For decades, the principal risk concern for insurers of non-trucking firms regarding hired and non-owned liability emanated from employees renting cars on business or using their personal vehicles for business purposes. While the principal basis of pricing auto liability consisted of the number of owned or leased power units, some insurers would request insureds’ rental car receipts or similar information to attempt to quantify the potential exposure arising out of hired autos. This was generally a minor issue for insureds with large fleets, as the hired exposure was comparatively small, but it could become a more relevant question for professional firms such as geoscience and engineering which saw extensive employee travel. However, the broader insurance community generally viewed the overall exposure as fairly benign against the background of commercial auto underwriting as a whole.

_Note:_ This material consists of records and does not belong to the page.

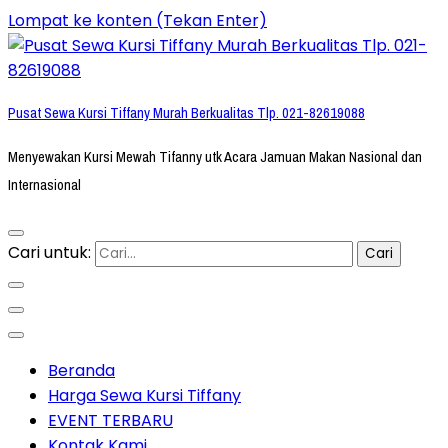
Lompat ke konten (Tekan Enter)
Pusat Sewa Kursi Tiffany Murah Berkualitas Tlp. 021-82619088
Menyewakan Kursi Mewah Tifanny utk Acara Jamuan Makan Nasional dan
Internasional
Cari untuk:
Beranda
Harga Sewa Kursi Tiffany
EVENT TERBARU
Kontak Kami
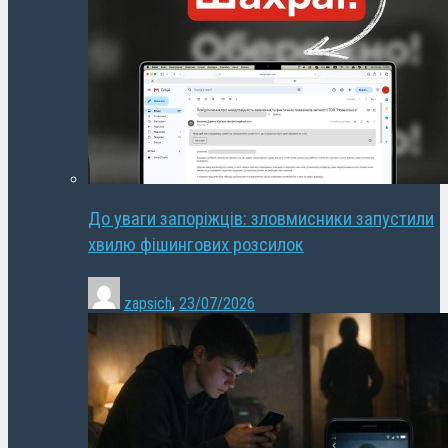
До уваги запоріжців: зловмисники запустили
хвилю фішингових розсилок
zapsich
,
23/07/2026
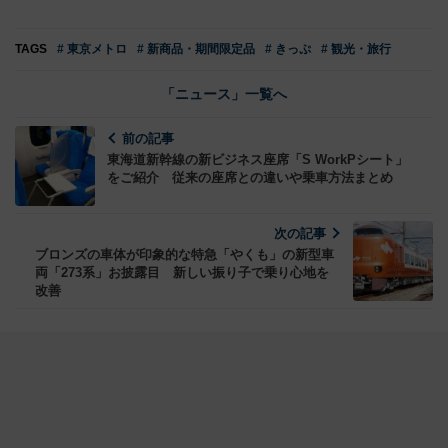
TAGS
# 東京メトロ
# 新商品・期間限定品
# きっぷ
# 観光・旅行
「ニュース」一覧へ
前の記事
東海道新幹線の新ビジネス座席「S WorkPシート」
をご紹介 従来の座席との違いや乗車方法まとめ
次の記事
ブロンズの車体が印象的な特急「やくも」の新型車
両「273系」お披露目 新しい振り子で乗り心地を
改善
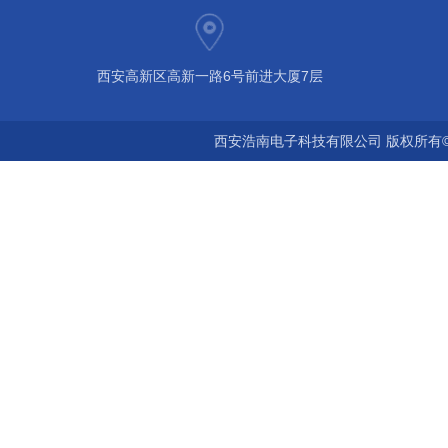
西安高新区高新一路6号前进大厦7层
西安浩南电子科技有限公司 版权所有©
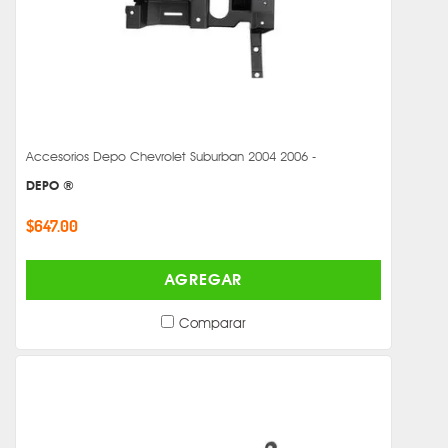
Accesorios Depo Chevrolet Suburban 2004 2006 -
DEPO ®
$647.00
AGREGAR
Comparar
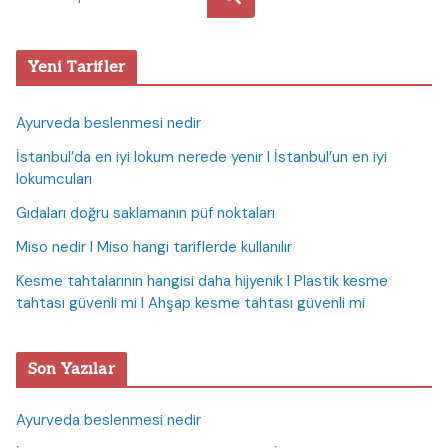
Yeni Tarifler
Ayurveda beslenmesi nedir
İstanbul’da en iyi lokum nerede yenir I İstanbul’un en iyi
lokumcuları
Gıdaları doğru saklamanın püf noktaları
Miso nedir I Miso hangi tariflerde kullanılır
Kesme tahtalarının hangisi daha hijyenik I Plastik kesme
tahtası güvenli mi I Ahşap kesme tahtası güvenli mi
Son Yazılar
Ayurveda beslenmesi nedir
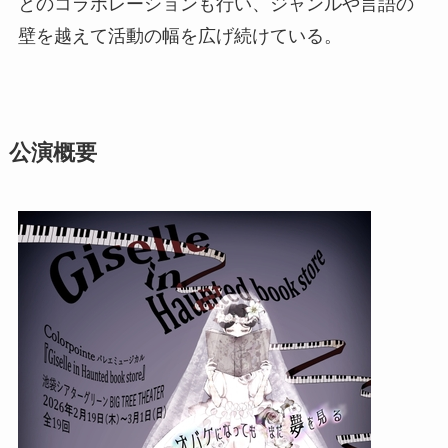
とのコラボレーションも行い、ジャンルや言語の
壁を越えて活動の幅を広げ続けている。
公演概要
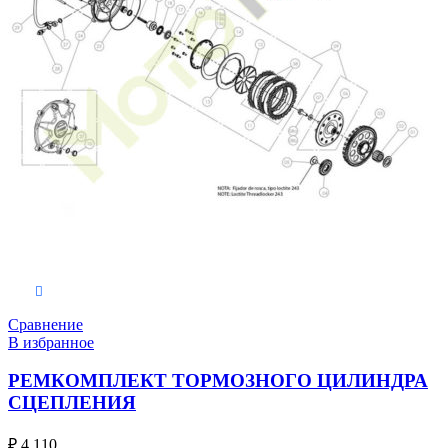
В корзину
Сравнение
В избранное
РЕМКОМПЛЕКТ ТОРМОЗНОГО ЦИЛИНДРА
СЦЕПЛЕНИЯ
₽
4,110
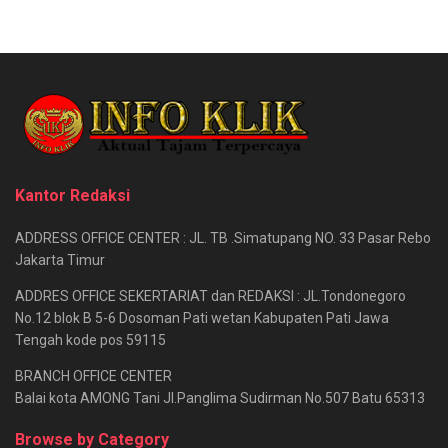
Kantor Redaksi
ADDRESS OFFICE CENTER : JL. TB .Simatupang NO. 33 Pasar Rebo
Jakarta Timur
ADDRES OFFICE SEKERTARIAT dan REDAKSI : JL.Tondonegoro
No.12 blok B 5-6 Dosoman Pati wetan Kabupaten Pati Jawa
Tengah kode pos 59115
BRANCH OFFICE CENTER
Balai kota AMONG Tani Jl.Panglima Sudirman No.507 Batu 65313
Browse by Category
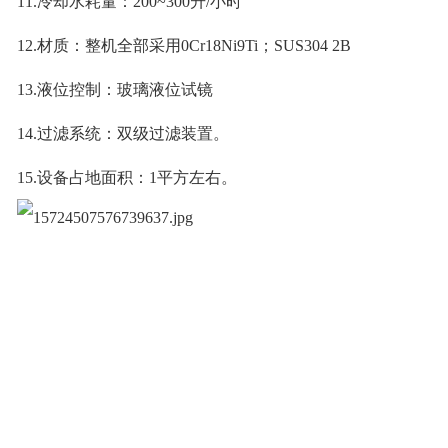
11.冷却水耗量：200~300升/小时
12.材质：整机全部采用0Cr18Ni9Ti；SUS304 2B
13.液位控制：玻璃液位试镜
14.过滤系统：双级过滤装置。
15.设备占地面积：1平方左右。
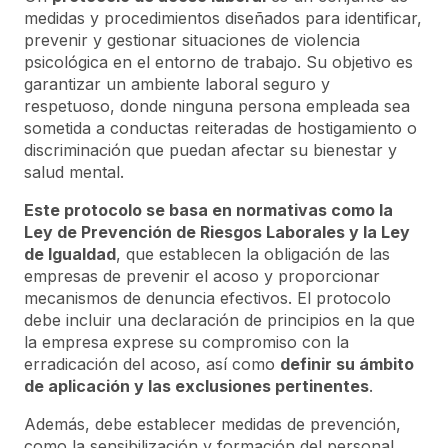
medidas y procedimientos diseñados para identificar,
prevenir y gestionar situaciones de violencia
psicológica en el entorno de trabajo. Su objetivo es
garantizar un ambiente laboral seguro y
respetuoso, donde ninguna persona empleada sea
sometida a conductas reiteradas de hostigamiento o
discriminación que puedan afectar su bienestar y
salud mental.
Este protocolo se basa en normativas como la
Ley de Prevención de Riesgos Laborales y la Ley
de Igualdad
, que establecen la obligación de las
empresas de prevenir el acoso y proporcionar
mecanismos de denuncia efectivos. El protocolo
debe incluir una declaración de principios en la que
la empresa exprese su compromiso con la
erradicación del acoso, así como
definir su ámbito
de aplicación y las exclusiones pertinentes
.
Además, debe establecer medidas de prevención,
como la sensibilización y formación del personal,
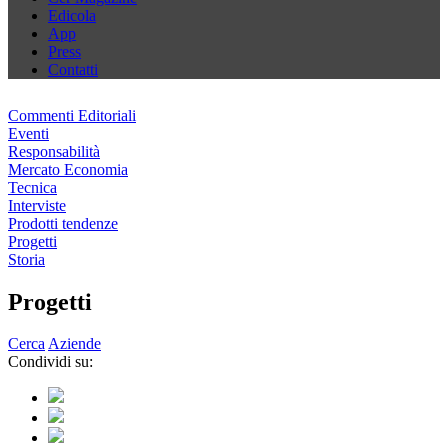
Edicola
App
Press
Contatti
Commenti Editoriali
Eventi
Responsabilità
Mercato Economia
Tecnica
Interviste
Prodotti tendenze
Progetti
Storia
Progetti
Cerca
Aziende
Condividi su:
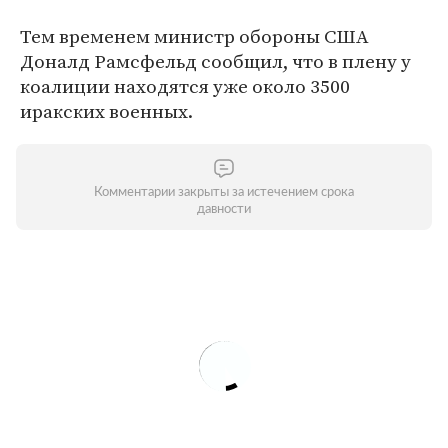
Тем временем министр обороны США
Доналд Рамсфельд сообщил, что в плену у
коалиции находятся уже около 3500
иракских военных.
Комментарии закрыты за истечением срока
давности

The trend of skyrocketing verdicts, which some pundits have labeled as “nuclear,” has progressively impacted the liability marketplace over the past five years. Delays in court dockets during- and post-COVID have challenged insurers’ adjusters and actuaries’ ability to accurately reserve for the increased volatility of judgments, and the plaintiffs’ bar is increasingly pursuing creative maneuvers to seek non-traditional sources of recovery for personal injury claims across all case types.
These changes have extended to trucking litigation. The average size of verdicts in the trucking industry has sharply increased, with the number of verdicts over $1 million increasing by 235 percent in recent years according to one analysis, dwarfing the rate of overall inflation.[1]
This dilemma reached a series of flash points in 2023, with several large claims involving third-party hauling firms and brokers. While the details and dynamics have varied case-by-case, the claims tend to involve significant plaintiff injuries and an underlying defendant hauling firm with limited insurance policy limits. Federal appeals courts have reached varying conclusions as to whether a contracting third party can be held liable for the defendant hauler — but the exposure is clearly there.